Au son de la lyre d'Amphion, les pierres viennent se placer d'elles-mêmes sur les murailles de Thèbes, et quand il dépose sa lyre, Thèbes, la ville aux cent portes, a sa ceinture de fortifications. Nos ouvriers, il est vrai, sont moins harmonieux, et je crois que leurs plus doux chants ne déplaceraient pas le moindre grain de sable; mais ils s'animent l'un l'autre par leurs cris, par leurs chansons, et, le pour-boire aidant, le pont est jeté, le viaduc couronné, le souterrain voûté, en moins de temps qu'il n'en fallait autrefois pour en faire le projet.
La compagnie du chemin de fer de Paris à Rouen avait convié pour son inauguration moins de monde que la compagnie d'Orléans; aussi, au lieu de quatre convois, il n'y en a eu que deux.
Le premier départ a eu lieu à huit heures du matin. Le convoi était composé de dix-huit wagons et de deux locomotives, et tenait sur la voie la longueur énorme de près de 150 mètres; ce n'est pas, il faut l'avouer, la particularité la moins étonnante de ces nouvelles voies de communication, celle, qui excite le moins l'admiration des populations, que cette espèce de puissance magique qui déplace et donne des ailes à ces lourds wagons, et transporte avec la rapidité de la pensée des milliers de voyageurs.

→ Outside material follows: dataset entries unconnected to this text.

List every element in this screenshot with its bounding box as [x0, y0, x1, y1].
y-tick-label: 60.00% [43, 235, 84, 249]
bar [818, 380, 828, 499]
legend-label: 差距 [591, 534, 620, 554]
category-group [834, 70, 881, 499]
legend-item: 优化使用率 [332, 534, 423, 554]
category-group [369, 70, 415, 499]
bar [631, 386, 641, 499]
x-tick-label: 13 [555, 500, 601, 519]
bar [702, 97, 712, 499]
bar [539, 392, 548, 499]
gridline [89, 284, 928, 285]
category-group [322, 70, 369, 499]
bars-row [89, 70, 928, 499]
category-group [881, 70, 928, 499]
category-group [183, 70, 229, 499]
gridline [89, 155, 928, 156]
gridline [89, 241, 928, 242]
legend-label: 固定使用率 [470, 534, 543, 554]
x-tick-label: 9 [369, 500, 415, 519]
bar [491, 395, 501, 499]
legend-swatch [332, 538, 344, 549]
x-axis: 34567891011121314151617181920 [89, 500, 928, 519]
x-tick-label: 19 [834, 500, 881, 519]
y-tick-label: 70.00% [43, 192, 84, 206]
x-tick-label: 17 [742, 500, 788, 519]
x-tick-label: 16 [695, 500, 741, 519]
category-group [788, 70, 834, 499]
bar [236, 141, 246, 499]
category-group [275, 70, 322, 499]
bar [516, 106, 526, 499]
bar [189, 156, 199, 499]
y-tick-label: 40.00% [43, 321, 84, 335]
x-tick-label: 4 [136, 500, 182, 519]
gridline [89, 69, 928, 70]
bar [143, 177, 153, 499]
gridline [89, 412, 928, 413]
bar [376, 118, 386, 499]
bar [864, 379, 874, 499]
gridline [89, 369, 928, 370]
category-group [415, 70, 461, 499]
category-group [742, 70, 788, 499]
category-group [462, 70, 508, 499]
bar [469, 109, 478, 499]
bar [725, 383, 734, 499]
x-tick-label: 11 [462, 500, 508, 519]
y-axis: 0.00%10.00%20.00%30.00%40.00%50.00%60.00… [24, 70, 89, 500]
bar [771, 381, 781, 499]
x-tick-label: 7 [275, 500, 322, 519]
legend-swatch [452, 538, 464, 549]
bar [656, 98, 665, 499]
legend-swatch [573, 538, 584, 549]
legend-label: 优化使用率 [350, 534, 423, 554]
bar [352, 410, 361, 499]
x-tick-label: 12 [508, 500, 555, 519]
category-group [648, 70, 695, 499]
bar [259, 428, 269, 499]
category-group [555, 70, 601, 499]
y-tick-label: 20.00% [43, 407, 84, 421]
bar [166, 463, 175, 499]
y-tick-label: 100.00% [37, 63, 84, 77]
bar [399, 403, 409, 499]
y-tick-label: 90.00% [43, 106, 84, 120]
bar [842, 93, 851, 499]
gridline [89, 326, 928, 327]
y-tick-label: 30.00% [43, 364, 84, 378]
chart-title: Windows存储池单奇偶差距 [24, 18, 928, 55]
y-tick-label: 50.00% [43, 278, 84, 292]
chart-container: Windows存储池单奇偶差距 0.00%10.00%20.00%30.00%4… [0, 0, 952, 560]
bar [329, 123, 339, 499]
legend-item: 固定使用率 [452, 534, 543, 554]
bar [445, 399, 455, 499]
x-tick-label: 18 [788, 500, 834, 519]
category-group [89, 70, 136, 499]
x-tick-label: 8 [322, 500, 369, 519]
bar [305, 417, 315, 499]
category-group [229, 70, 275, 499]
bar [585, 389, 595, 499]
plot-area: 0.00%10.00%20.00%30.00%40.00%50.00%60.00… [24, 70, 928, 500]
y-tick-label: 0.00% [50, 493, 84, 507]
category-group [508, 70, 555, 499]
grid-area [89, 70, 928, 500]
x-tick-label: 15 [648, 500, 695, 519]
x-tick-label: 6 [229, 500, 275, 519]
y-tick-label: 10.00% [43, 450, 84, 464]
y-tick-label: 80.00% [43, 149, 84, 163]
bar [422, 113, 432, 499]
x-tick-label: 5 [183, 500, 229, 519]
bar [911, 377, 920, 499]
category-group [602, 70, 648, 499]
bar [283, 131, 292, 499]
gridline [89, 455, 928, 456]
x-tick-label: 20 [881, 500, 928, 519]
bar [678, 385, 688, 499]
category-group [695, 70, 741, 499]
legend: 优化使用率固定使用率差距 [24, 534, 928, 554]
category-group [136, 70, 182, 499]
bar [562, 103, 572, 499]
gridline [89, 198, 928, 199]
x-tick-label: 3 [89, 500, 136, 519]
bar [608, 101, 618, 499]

Le convoi des princes, qui avaient voulu aussi participer à cette seconde inauguration, n'était composé que de voitures de luxe. Ce sont de vastes coupés, des diligences divisées en stalles, sur les panneaux desquelles brillent soit les armes de la famille royale, soit celles de la ville de Rouen et de la ville de Paris.
La voiture qui a reçu les princes et quelques hauts dignitaires de l'État, et dont nous donnons le dessin, est une espèce d'omnibus, ou plutôt de salon élégamment décoré, à l'extrémité duquel se trouve un fauteuil richement sculpté; c'est là que le duc de Nemours a pris place; le duc de Montpensier, MM. de Rambuteau, Teste, Duchâtel, et Cunin-Gridaine se sont assis sur les banquettes longitudinales, et, à huit heures et demie, le convoi d'honneur s'est mis en marche au son de la musique militaire.
La gare de Rouen est commune avec celle de Saint-Germain et de Versailles: elle se divise en deux groupes de six voies, avec quatre quais d'embarquement et de débarquement. En dehors des quais extrêmes, et sur les parties latérales, on construit une série d'arcades qui recevront les divers bureaux; ces arcades sont destinées à soutenir une charpente monumentale qui embrassé les douze voies et les quatre quais. Quant à présent, les voyageurs continuent à monter dans les convois par la pluie ou le soleil, suivant qu'il plaît à Dieu; nous avons entendu de nombreuses plaintes sur cet oubli indécent de la commodité du public. Quoi qu'il en soit, la charpente est en projet, et nous devons nous déclarer satisfaits, surtout si de cette attente doit naître un monument. Nous souhaitons que la compagnie de Rouen ne se trouve pas un jour à l'étroit dans cette gaine où viennent aboutir déjà trois chemins de fer, et où l'on espère voir encore arriver un embranchement de la ligne de Belgique et d'Angleterre, et qu'elle ne comprenne pas qu'elle a payé un peu cher l'économie de 13 millions qu'elle a faite en empruntant au chemin de Saint-Germain son entrée dans Paris.
Le chemin de fer que nous allons parcourir a été commencé, dit la chronique, le 1er mai 1841. Ainsi, deux ans ont suffi pour faire sortir cette oeuvre du néant; l'imagination recule, effrayée, devant les travaux considérables, les difficultés sans cesse renaissantes dont est parsemé ce chemin; mais, quoique nous reconnaissions que celui qui a dirigé et exécuté ces travaux est un homme d'un haut mérite, nous ne pouvons dissimuler que plusieurs ouvrages d'art ont paru généralement laisser quelque chose à désirer.